(EXERCISE GOAL): Could you set down the lines from the first line of the entries below through the line with "Akzeptieren (482, 2391)", exactly and with no pictures?

(Saved entries):

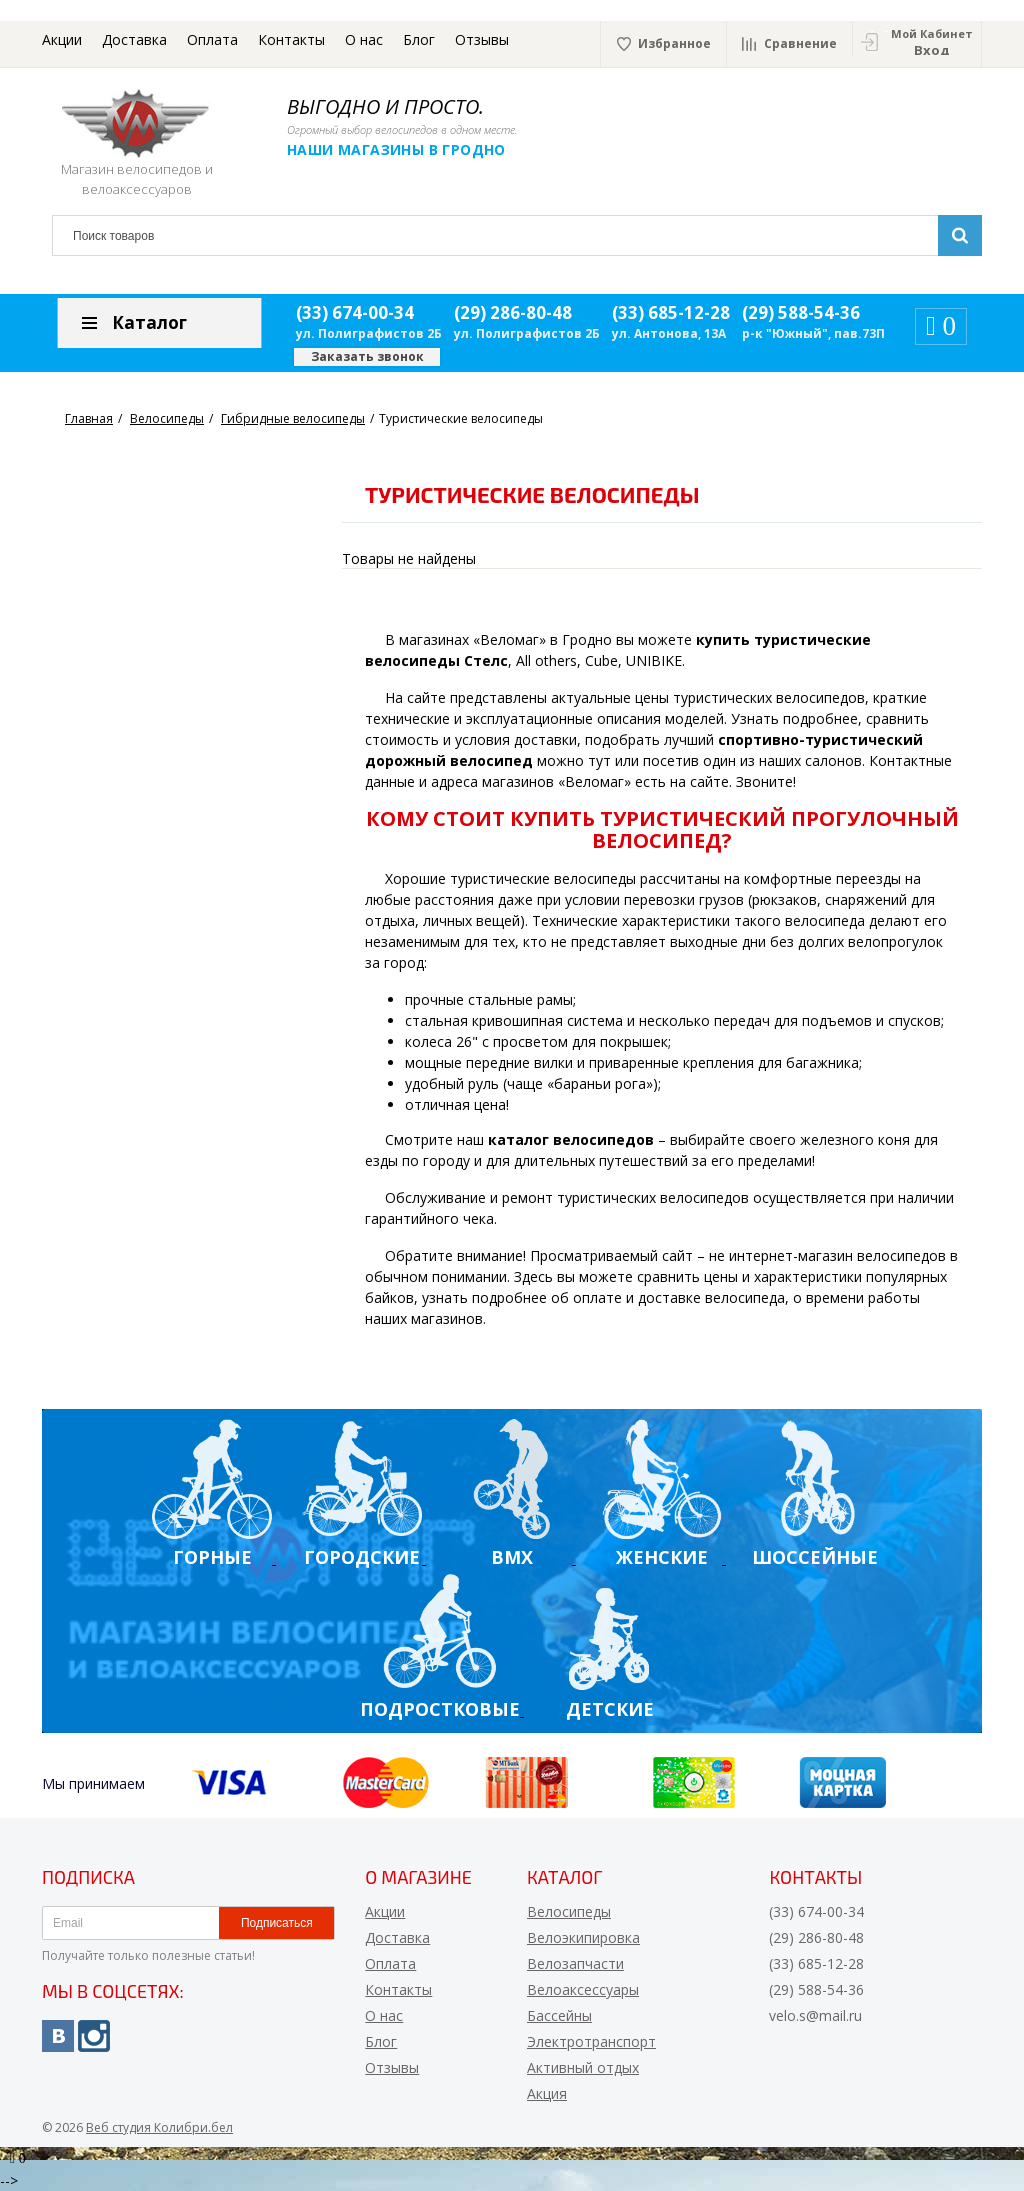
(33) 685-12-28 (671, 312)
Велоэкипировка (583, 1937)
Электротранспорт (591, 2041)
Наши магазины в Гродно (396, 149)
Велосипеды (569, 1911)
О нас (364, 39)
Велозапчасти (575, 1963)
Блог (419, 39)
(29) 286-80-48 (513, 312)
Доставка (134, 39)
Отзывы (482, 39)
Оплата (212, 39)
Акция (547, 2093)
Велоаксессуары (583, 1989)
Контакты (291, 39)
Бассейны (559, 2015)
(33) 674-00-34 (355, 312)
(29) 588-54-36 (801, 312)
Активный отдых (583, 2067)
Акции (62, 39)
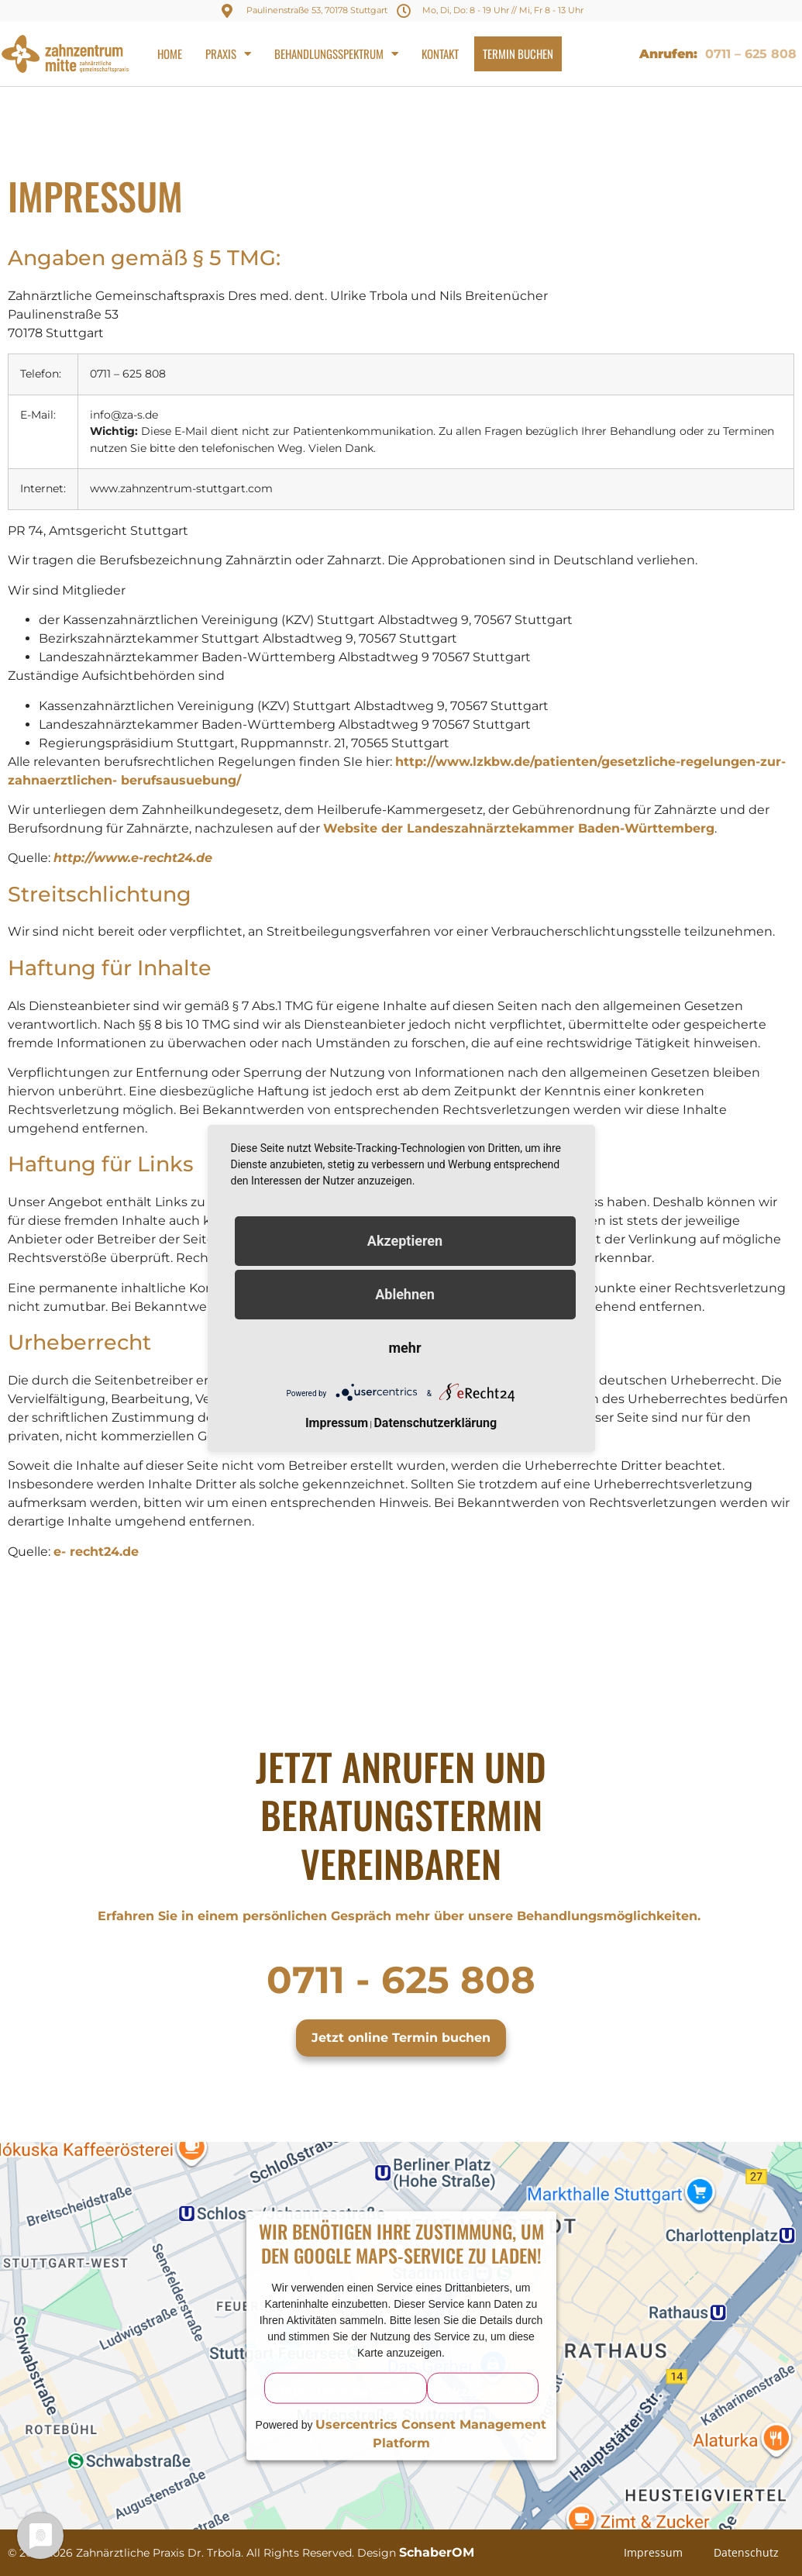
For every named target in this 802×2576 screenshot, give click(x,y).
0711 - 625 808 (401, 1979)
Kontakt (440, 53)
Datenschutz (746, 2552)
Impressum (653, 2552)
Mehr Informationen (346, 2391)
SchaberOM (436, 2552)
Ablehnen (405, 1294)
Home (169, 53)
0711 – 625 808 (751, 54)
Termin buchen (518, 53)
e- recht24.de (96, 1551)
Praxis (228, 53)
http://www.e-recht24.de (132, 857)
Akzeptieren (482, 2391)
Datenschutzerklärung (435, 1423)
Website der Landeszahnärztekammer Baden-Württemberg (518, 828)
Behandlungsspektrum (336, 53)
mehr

(TASK RESULT):
(33) 685-12-28 (671, 312)
Велоэкипировка (583, 1937)
Электротранспорт (591, 2041)
Наши магазины в Гродно (396, 149)
Велосипеды (569, 1911)
О нас (364, 39)
Велозапчасти (575, 1963)
Блог (419, 39)
(29) 286-80-48 (513, 312)
Доставка (134, 39)
Отзывы (482, 39)
Оплата (212, 39)
Акция (547, 2093)
Велоаксессуары (583, 1989)
Контакты (291, 39)
Бассейны (559, 2015)
(33) 674-00-34 (355, 312)
(29) 588-54-36 (801, 312)
Активный отдых (583, 2067)
Акции (62, 39)
For every named target in this 802×2576 screenshot, give click(x,y).
0711 - 625 808 (401, 1979)
Kontakt (440, 53)
Datenschutz (746, 2552)
Impressum (653, 2552)
Mehr Informationen (346, 2391)
SchaberOM (436, 2552)
Ablehnen (405, 1294)
Home (169, 53)
0711 – 625 808 (751, 54)
Termin buchen (518, 53)
e- recht24.de (96, 1551)
Praxis (228, 53)
http://www.e-recht24.de (132, 857)
Akzeptieren (482, 2391)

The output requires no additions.